Please return all lines of the data below containing the string "Pontevedra".

* [Working data]:
_ _ _ _ _

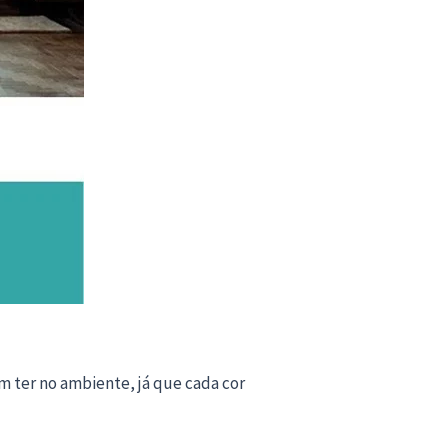
m ter no ambiente, já que cada cor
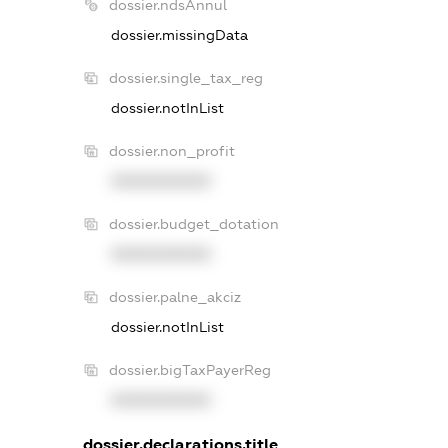
dossier.ndsAnnul
dossier.missingData
dossier.single_tax_reg
dossier.notInList
dossier.non_profit
XXXXXXXXXX
dossier.budget_dotation
XXXXXXXXXX
dossier.palne_akciz
dossier.notInList
dossier.bigTaxPayerReg
XXXXXXXXXX
dossier.declarations.title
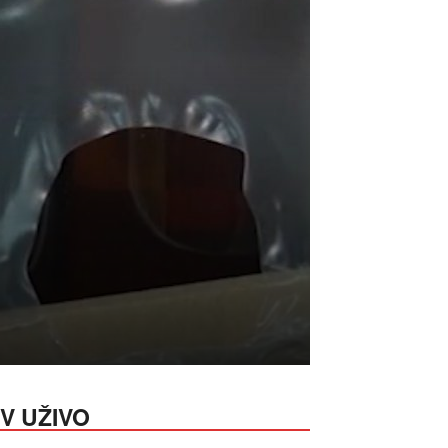
V UŽIVO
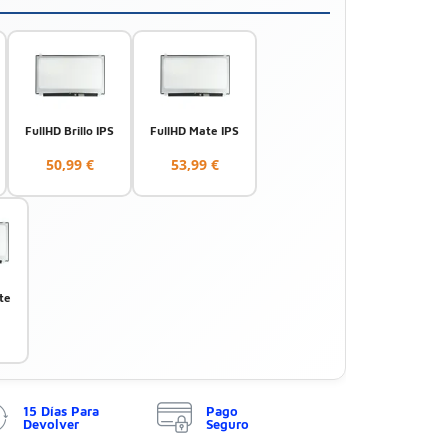
FullHD Brillo IPS
FullHD Mate IPS
50,99 €
53,99 €
te
15 Días Para
Pago
Devolver
Seguro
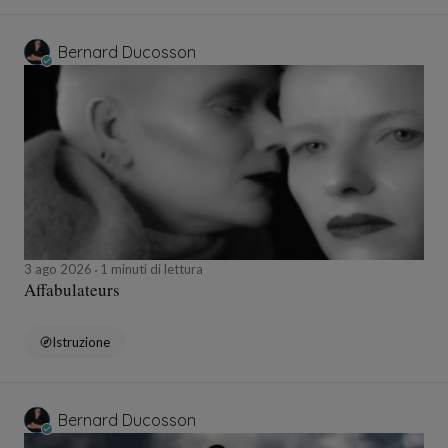
Bernard Ducosson
3 ago 2026
1 minuti di lettura
Affabulateurs
Istruzione
Bernard Ducosson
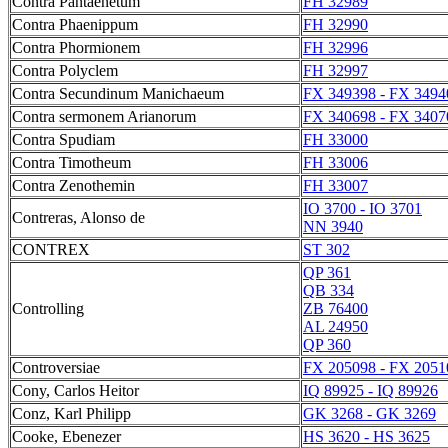
Contra Pantaenetum
FH 32989
Contra Phaenippum
FH 32990
Contra Phormionem
FH 32996
Contra Polyclem
FH 32997
Contra Secundinum Manichaeum
FX 349398 - FX 3494
Contra sermonem Arianorum
FX 340698 - FX 3407
Contra Spudiam
FH 33000
Contra Timotheum
FH 33006
Contra Zenothemin
FH 33007
IO 3700 - IO 3701
Contreras, Alonso de
NN 3940
CONTREX
ST 302
QP 361
QB 334
Controlling
ZB 76400
AL 24950
QP 360
Controversiae
FX 205098 - FX 2051
Cony, Carlos Heitor
IQ 89925 - IQ 89926
Conz, Karl Philipp
GK 3268 - GK 3269
Cooke, Ebenezer
HS 3620 - HS 3625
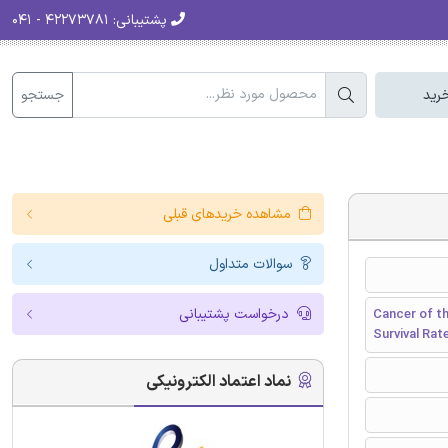
پشتیبانی:
۴۲۲۷۳۷۸۱ - ۰۴۱
جستجو
رید
مشاهده خریدهای قبلی
سوالات متداول
درخواست پشتیبانی
Cancer of th
Survival Rat
نماد اعتماد الکترونیکی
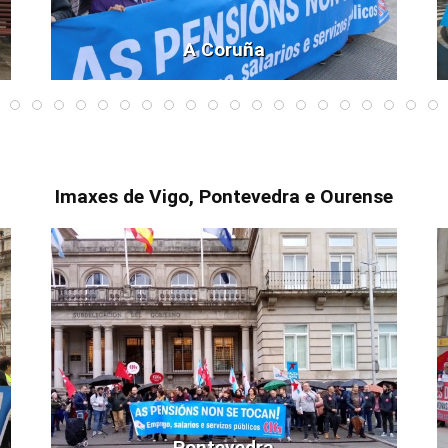
A Coruña
Imaxes de Vigo, Pontevedra e Ourense
Pontevedra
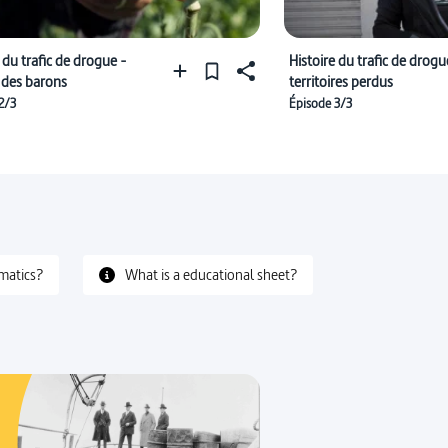
 du trafic de drogue -
Histoire du trafic de drogu
 des barons
territoires perdus
2/3
Épisode 3/3
matics?
What is a educational sheet?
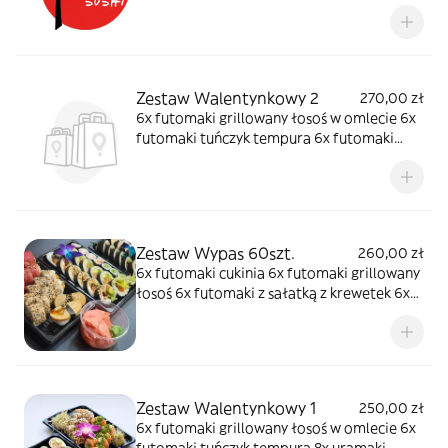
ebi łosoś 8x uramaki rainbow 8x uramaki
szparag 8x uramaki gravadlax 8x hosomaki
łosoś 8x hosomaki oshinko 8x hosomaki
ogórek 2x gunkan tatar łosoś w ogórku, 2x
nigiri
Zestaw Walentynkowy 2
270,00 zł
6x futomaki grillowany łosoś w omlecie 6x
futomaki tuńczyk tempura 6x futomaki
łosoś 8x uramaki grillowany łosoś w mango
8x uramaki łosoś 8x uramaki ebi ten 8x
hosomaki ogórek 2x gunkanmaki tatar
łosoś w ogórku
Zestaw Wypas 60szt.
260,00 zł
6x futomaki cukinia 6x futomaki grillowany
łosoś 6x futomaki z sałatką z krewetek 6x
futomaki soft-shell crabs 8x uramaki ebi
ten 8x uramaki tuńczyk 8x hosomaki surimi
8x hosomaki ogórek 2x nigiri tamago 2x
nigiri łosoś
Zestaw Walentynkowy 1
250,00 zł
6x futomaki grillowany łosoś w omlecie 6x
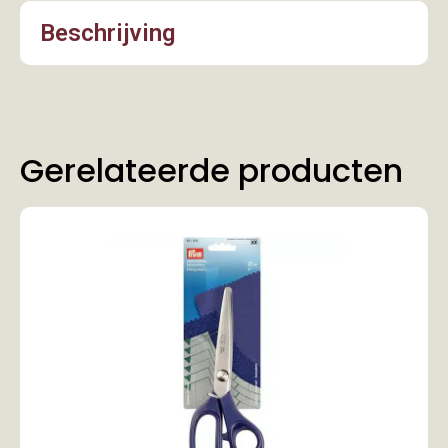
Beschrijving
Gerelateerde producten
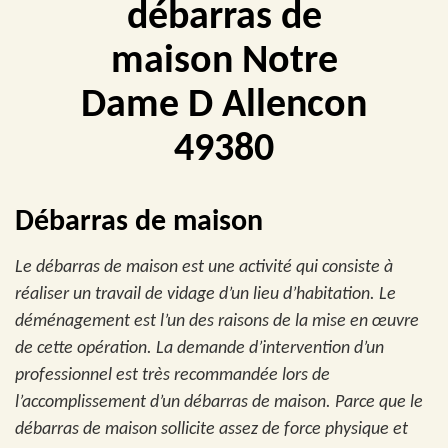
débarras de
maison Notre
Dame D Allencon
49380
Débarras de maison
Le débarras de maison est une activité qui consiste à
réaliser un travail de vidage d’un lieu d’habitation. Le
déménagement est l’un des raisons de la mise en œuvre
de cette opération. La demande d’intervention d’un
professionnel est très recommandée lors de
l’accomplissement d’un débarras de maison. Parce que le
débarras de maison sollicite assez de force physique et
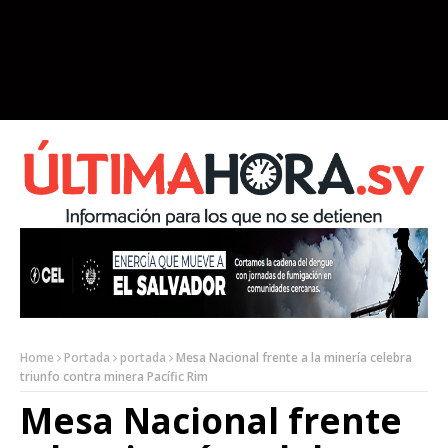
Home
Portada
portada
Mesa Nacional frente a la minería celebra
triunfo contra minera Pacífic Rim
Mesa Nacional frente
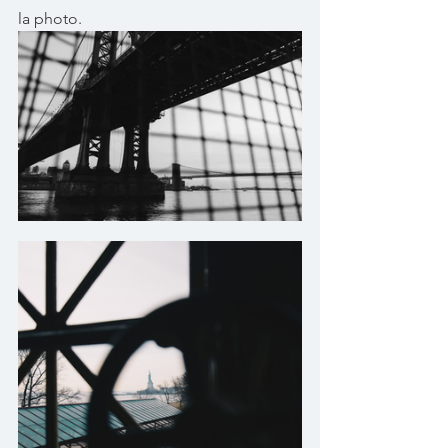
la photo. 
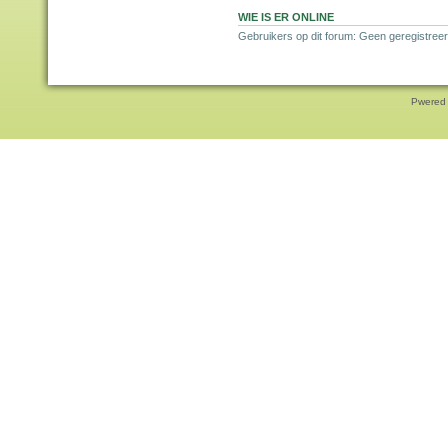
WIE IS ER ONLINE
Gebruikers op dit forum: Geen geregistreer
Pwered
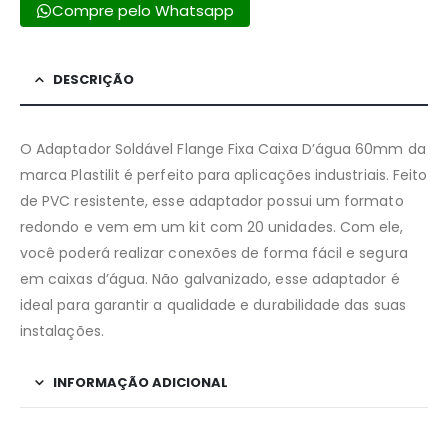
Compre pelo Whatsapp
DESCRIÇÃO
O Adaptador Soldável Flange Fixa Caixa D’água 60mm da
marca Plastilit é perfeito para aplicações industriais. Feito
de PVC resistente, esse adaptador possui um formato
redondo e vem em um kit com 20 unidades. Com ele,
você poderá realizar conexões de forma fácil e segura
em caixas d’água. Não galvanizado, esse adaptador é
ideal para garantir a qualidade e durabilidade das suas
instalações.
INFORMAÇÃO ADICIONAL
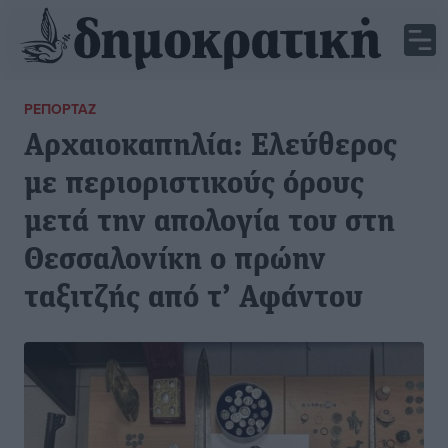
ΡΕΠΟΡΤΆΖ
Αρχαιοκαπηλία: Ελεύθερος
με περιοριστικούς όρους
μετά την απολογία του στη
Θεσσαλονίκη ο πρώην
ταξιτζής από τ’ Αφάντου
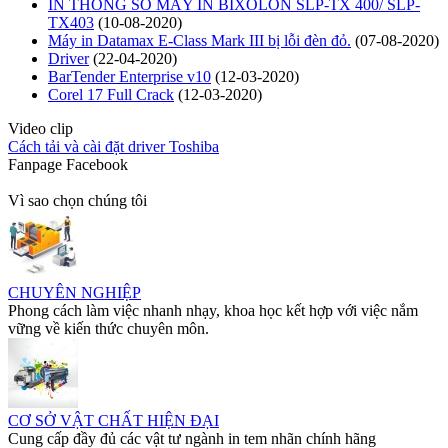
IN THÔNG SỐ MÁY IN BIXOLON SLP-TX 400/ SLP-
TX403
(10-08-2020)
Máy in Datamax E-Class Mark III bị lỗi đèn đỏ.
(07-08-2020)
Driver
(22-04-2020)
BarTender Enterprise v10
(12-03-2020)
Corel 17 Full Crack
(12-03-2020)
Video clip
Cách tải và cài đặt driver Toshiba
Fanpage Facebook
Vì sao chọn chúng tôi
CHUYÊN NGHIỆP
Phong cách làm việc nhanh nhạy, khoa học kết hợp với việc nắm
vững về kiến thức chuyên môn.
CƠ SỞ VẬT CHẤT HIỆN ĐẠI
Cung cấp đầy đủ các vật tư ngành in tem nhãn chính hãng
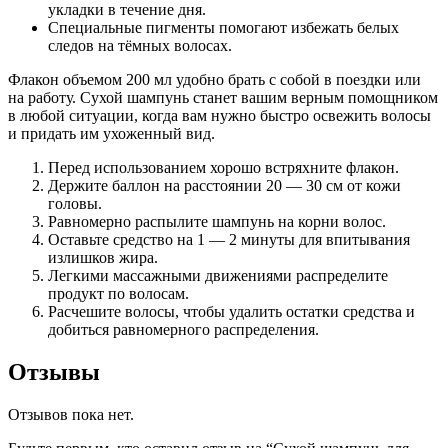
укладки в течение дня.
Специальные пигменты помогают избежать белых
следов на тёмных волосах.
Флакон объемом 200 мл удобно брать с собой в поездки или
на работу. Сухой шампунь станет вашим верным помощником
в любой ситуации, когда вам нужно быстро освежить волосы
и придать им ухоженный вид.
Перед использованием хорошо встряхните флакон.
Держите баллон на расстоянии 20 — 30 см от кожи
головы.
Равномерно распылите шампунь на корни волос.
Оставьте средство на 1 — 2 минуты для впитывания
излишков жира.
Легкими массажными движениями распределите
продукт по волосам.
Расчешите волосы, чтобы удалить остатки средства и
добиться равномерного распределения.
Отзывы
Отзывов пока нет.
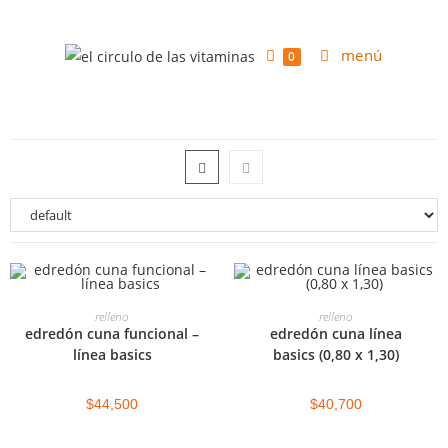
menú
0
RELLENO
AGREGAR AL CARRITO
AGREGAR AL CARRITO
relleno
relleno
edredón cuna funcional –
edredón cuna línea
línea basics
basics (0,80 x 1,30)
$
44,500
$
40,700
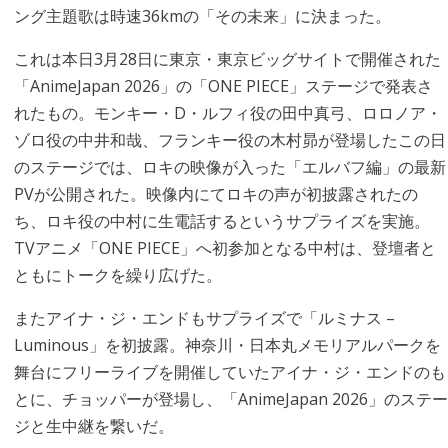
ング主題歌は時速36kmの「その未来」に決まった。
これは本日3月28日に東京・東京ビッグサイトで開催された
「AnimeJapan 2026」の「ONE PIECE」ステージで発表さ
れたもの。モンキー・D・ルフィ役の田中真弓、ロロノア・
ゾロ役の中井和哉、フランキー役の木村昴が登場したこの日
のステージでは、ロキの映像が入った「エルバフ編」の最新
PVが公開された。映像内にてロキの声が初披露されたの
ち、ロキ役の中村に生電話するというサプライズを実施。
TVアニメ「ONE PIECE」へ初参加となる中村は、登壇者と
ともにトークを繰り広げた。
またアイナ・ジ・エンドもサプライズで「ルミナス –
Luminous」を初披露。神奈川・日本丸メモリアルパークを
舞台にフリーライブを開催していたアイナ・ジ・エンドのも
とに、チョッパーが登場し、「AnimeJapan 2026」のステー
ジと生中継を繋いだ。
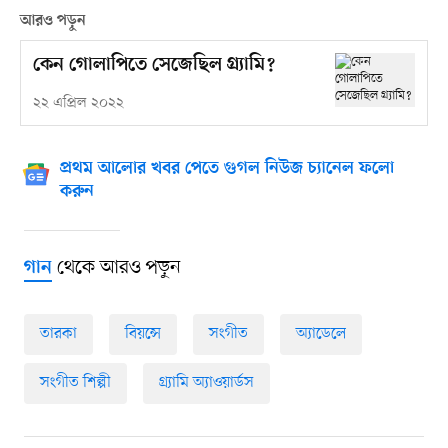
আরও পড়ুন
কেন গোলাপিতে সেজেছিল গ্র্যামি?
২২ এপ্রিল ২০২২
প্রথম আলোর খবর পেতে গুগল নিউজ চ্যানেল ফলো
করুন
থেকে আরও পড়ুন
গান
তারকা
বিয়ন্সে
সংগীত
অ্যাডেলে
সংগীত শিল্পী
গ্র্যামি অ্যাওয়ার্ডস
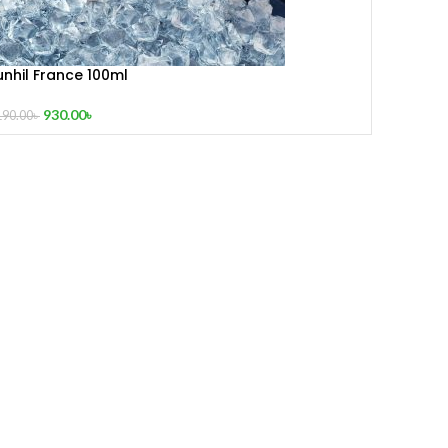
unhil France 100ml
930.00
৳
190.00
৳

_ _ _ _ _

* [Response box]:
Imaxes de Vigo, Pontevedra e Ourense
Pontevedra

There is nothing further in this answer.